The key difference is it combines non-linear function with linear function. It could implement any function by using enough neural.

Before, we could learn $h_\theta(x)=\theta^T\phi(x)$, if we still set $\phi(x)$ to be a linear function, which we think it should be a two-stage function, but in the end it is still a one stage linear function.

Hypothesis function

Neural networks are a simple extension of this idea, where we additionally apply a non-linear function after each linear transformation.

$$h_\theta(x) = f_2(W_2f_1(W_1x+b_1)+b_2)$$, here $h_1$ and $h_2$ are all non-linear function.

A neural network will a single hidden layers (and enough hidden units) is a universal function approximator, can approximate any function over inputs.

In practice, not that relevant (similar to how polynomials can fit any function), and the more important aspect is that they appear to work very well in practice for many domains

The hypothesis $h_\theta(x)$ is not a convex function of parameters $\theta={W_i,b_i}$, so we have possibility of local optima

Architectural choices (how many layers, how they are connected, etc), become important algorithmic design choices (i.e. hyperparameters)
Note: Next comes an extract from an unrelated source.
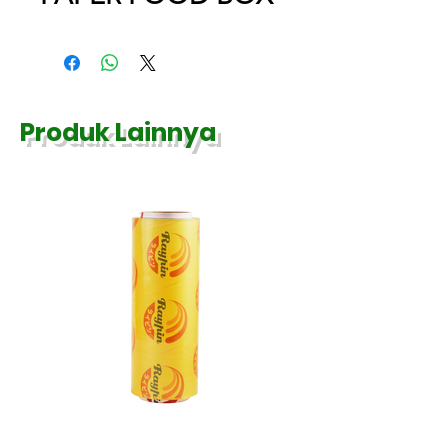
Produk Lainnya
“Deep learning” refers (almost always) to machine learning using neural network models with multiple hidden layers

optimization

Key challenge for neural networks: often have very large number of samples, computing gradients can be computationally intensive.

Alternative approach, stochastic gradient descent (SGD): adjust parameters based upon just one sample.

For i = 1..m $$\theta = \theta -\nabla_{\theta} \ell(h_\theta(x^{(i)}),y^{(i)})$$

We often do this in mini batch. And we could get $\nabla_{\theta} \ell(h_\theta(x^{(i)}),y^{(i)})$ from back propagation.